地震が発生した際の全米の被害想定額を表した図。西海岸諸州、特にカリフォルニアで37億4000万ドルと大きくなっていることが注目される (c) ShakeAlertホームページ

 こうした問題意識から、このほど地震を早期に検知して警報を発令する緊急地震速報システム「シェイクアラート」がオレゴン州で始動した。初期微動であるP波を基に、地震の位置や規模を瞬時に推定し、続く主要動(S波)の影響を判断する。現在、センサーは西海岸全域に1000カ所設置されており、データは随時、シアトルとサンフランシスコ近郊のメンローパークやロサンゼルスなど3カ所のデータセンターに送られる。少なくとも4カ所の観測データでマグニチュード5以上の震動が予想された場合、域内にあるすべてのスマートフォンで警報音を鳴らすとともに、英語かスペイン語で「地震が来る。すぐに伏せよ。安全なものに身を隠せ。動くな」と、警告する。センサーは今後、1675カ所まで増設される予定だ。

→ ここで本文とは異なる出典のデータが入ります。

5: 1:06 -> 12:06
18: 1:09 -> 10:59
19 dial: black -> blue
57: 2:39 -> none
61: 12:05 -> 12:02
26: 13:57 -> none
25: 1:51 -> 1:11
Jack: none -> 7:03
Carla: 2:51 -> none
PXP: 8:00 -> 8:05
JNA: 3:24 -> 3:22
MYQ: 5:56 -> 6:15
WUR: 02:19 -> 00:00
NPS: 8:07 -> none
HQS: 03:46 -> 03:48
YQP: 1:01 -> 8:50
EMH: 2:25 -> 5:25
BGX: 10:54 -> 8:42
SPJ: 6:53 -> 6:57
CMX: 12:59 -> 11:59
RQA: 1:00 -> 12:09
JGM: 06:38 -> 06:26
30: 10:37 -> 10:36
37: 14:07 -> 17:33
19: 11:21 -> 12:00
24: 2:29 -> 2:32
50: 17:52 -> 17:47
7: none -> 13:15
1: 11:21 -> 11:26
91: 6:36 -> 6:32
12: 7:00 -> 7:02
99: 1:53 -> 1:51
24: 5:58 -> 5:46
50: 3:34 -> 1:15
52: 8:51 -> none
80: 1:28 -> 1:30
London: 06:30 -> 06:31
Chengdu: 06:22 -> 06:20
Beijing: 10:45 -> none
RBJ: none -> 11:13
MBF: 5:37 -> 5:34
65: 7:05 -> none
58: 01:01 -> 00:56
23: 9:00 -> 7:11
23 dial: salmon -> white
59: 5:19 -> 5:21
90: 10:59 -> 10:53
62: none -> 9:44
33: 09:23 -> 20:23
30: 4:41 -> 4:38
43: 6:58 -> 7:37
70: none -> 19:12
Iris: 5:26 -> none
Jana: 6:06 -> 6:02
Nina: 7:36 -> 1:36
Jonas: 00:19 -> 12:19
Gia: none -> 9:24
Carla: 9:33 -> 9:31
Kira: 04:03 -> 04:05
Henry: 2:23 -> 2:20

シェイクアラートは、P波初期微動データから震源や地震の規模を推定し、その後の主要動(S波)による影響を判断する (c) ShakeAlertホームページ

 さらに、各学校の地域広報システムを作動したり、上水道の配水バルブを自動的に遮断したり、消防署のガレージの扉を自動で開けたり、走行中の汽車や列車を臨時停止させたり、病院、役所、電気、ガス事業者などにも通知したりする機能も備える。
 予算不足により導入が遅れていたが、勇気づけられるニュースだ。シェイクアラートによって多くの人命が救われ、損害が低減されることを期待したい。と同時に、防災と耐震のための投資について、人々の理解を促し、意識を高めることも必要だ。政治家の指導力が問われている。